Page images and extracted text.

· · · · · · ·

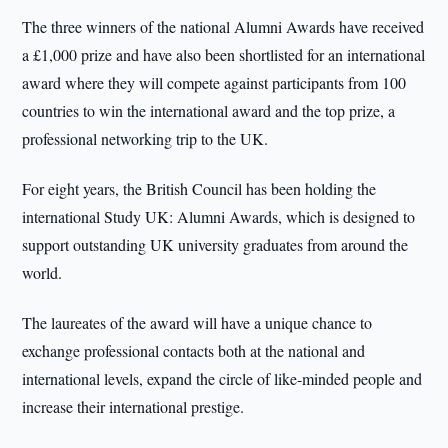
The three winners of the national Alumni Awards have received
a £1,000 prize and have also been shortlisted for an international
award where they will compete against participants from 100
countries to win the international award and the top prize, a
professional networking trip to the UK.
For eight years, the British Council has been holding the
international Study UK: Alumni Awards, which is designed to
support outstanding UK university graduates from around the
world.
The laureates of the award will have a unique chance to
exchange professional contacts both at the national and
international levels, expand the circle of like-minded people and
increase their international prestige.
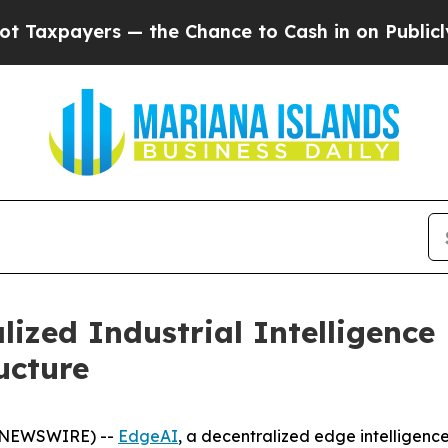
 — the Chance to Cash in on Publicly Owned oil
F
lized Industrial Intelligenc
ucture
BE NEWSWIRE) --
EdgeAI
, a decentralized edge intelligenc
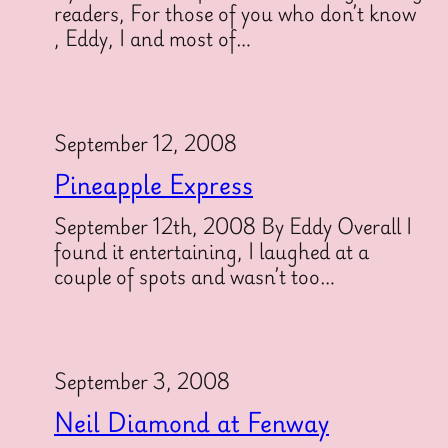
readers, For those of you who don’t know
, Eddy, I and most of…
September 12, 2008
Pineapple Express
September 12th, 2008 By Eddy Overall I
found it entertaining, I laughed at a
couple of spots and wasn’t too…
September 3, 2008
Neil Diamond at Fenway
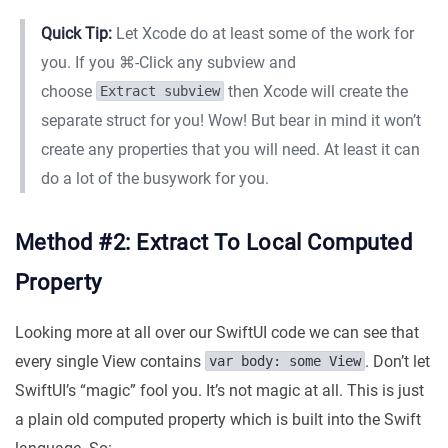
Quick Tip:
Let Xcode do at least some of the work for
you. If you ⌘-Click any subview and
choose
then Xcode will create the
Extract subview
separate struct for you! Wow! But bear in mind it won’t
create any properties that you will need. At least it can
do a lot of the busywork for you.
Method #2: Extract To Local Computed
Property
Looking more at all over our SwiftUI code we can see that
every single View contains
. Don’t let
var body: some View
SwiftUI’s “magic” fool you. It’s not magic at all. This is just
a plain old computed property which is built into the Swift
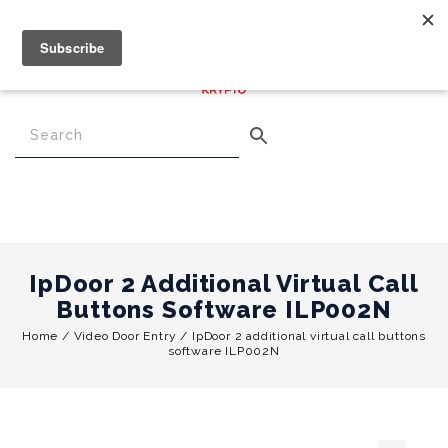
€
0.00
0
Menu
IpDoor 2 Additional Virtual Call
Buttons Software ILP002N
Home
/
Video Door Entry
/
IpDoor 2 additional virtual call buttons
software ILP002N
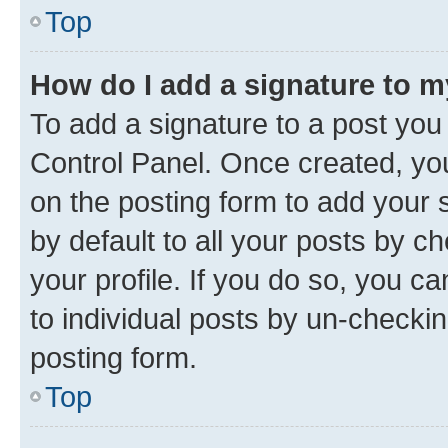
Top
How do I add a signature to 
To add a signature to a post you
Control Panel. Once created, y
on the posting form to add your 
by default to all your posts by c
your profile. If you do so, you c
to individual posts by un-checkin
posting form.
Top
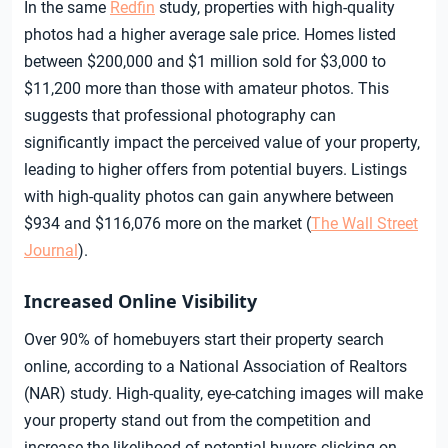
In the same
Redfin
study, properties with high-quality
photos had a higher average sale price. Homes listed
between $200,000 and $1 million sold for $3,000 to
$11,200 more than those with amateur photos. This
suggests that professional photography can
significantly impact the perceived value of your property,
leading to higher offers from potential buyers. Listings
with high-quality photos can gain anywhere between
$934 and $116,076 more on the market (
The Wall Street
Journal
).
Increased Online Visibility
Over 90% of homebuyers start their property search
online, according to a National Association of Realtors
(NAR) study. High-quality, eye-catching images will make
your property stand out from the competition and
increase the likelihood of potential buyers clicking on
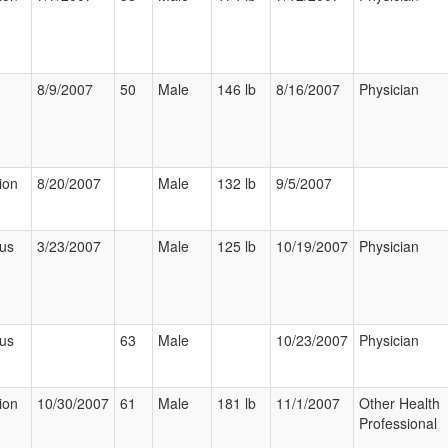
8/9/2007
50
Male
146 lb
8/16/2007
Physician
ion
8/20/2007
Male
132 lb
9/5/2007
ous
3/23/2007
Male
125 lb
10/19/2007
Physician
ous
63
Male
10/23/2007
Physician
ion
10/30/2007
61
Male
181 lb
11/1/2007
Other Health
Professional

· · · · · · ·

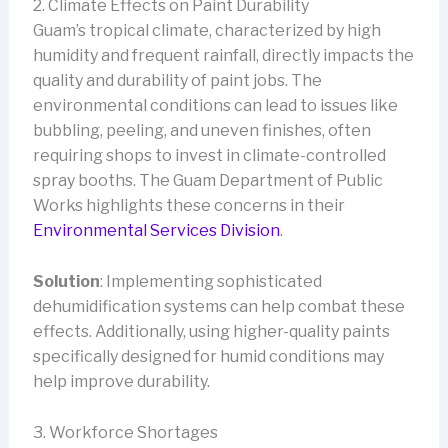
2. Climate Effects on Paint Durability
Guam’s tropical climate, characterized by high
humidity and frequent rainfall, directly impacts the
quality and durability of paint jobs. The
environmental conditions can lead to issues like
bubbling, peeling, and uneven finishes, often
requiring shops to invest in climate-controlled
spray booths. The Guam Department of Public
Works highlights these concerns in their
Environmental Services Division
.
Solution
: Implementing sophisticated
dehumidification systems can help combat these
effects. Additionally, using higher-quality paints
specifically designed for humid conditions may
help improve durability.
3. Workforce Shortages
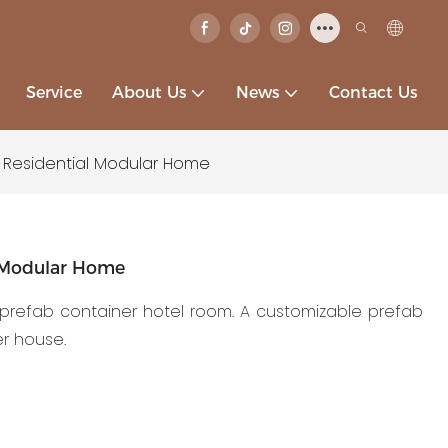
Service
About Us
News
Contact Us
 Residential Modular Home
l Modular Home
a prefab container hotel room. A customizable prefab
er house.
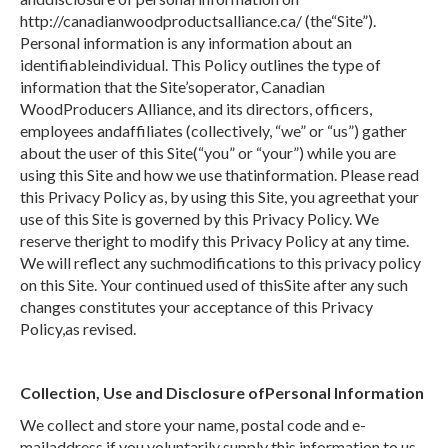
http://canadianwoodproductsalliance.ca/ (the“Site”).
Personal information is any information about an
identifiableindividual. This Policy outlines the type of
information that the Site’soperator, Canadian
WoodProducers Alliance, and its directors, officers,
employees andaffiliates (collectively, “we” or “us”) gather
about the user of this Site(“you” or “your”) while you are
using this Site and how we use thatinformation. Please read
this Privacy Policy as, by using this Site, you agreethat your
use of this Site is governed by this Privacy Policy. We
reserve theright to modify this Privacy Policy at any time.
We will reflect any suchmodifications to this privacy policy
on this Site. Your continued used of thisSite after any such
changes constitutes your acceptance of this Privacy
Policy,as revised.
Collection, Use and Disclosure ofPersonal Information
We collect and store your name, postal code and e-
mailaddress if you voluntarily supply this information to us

· · · · · · ·

WORK TO COMPLETE. Could you transcribe exactly the entries above, but only the lines from the one with "separate struct for" through the one with "significantly impact the", and without pictures?

RESPONSE.
separate struct for you! Wow! But bear in mind it won’t
create any properties that you will need. At least it can
do a lot of the busywork for you.
Method #2: Extract To Local Computed
Property
Looking more at all over our SwiftUI code we can see that
every single View contains
. Don’t let
var body: some View
SwiftUI’s “magic” fool you. It’s not magic at all. This is just
a plain old computed property which is built into the Swift
€
0.00
0
Menu
IpDoor 2 Additional Virtual Call
Buttons Software ILP002N
Home
/
Video Door Entry
/
IpDoor 2 additional virtual call buttons
software ILP002N
Top
How do I add a signature to 
To add a signature to a post you
Control Panel. Once created, y
on the posting form to add your 
by default to all your posts by c
your profile. If you do so, you c
to individual posts by un-checkin
posting form.
Top
In the same
Redfin
study, properties with high-quality
photos had a higher average sale price. Homes listed
between $200,000 and $1 million sold for $3,000 to
$11,200 more than those with amateur photos. This
suggests that professional photography can
significantly impact the perceived value of your property,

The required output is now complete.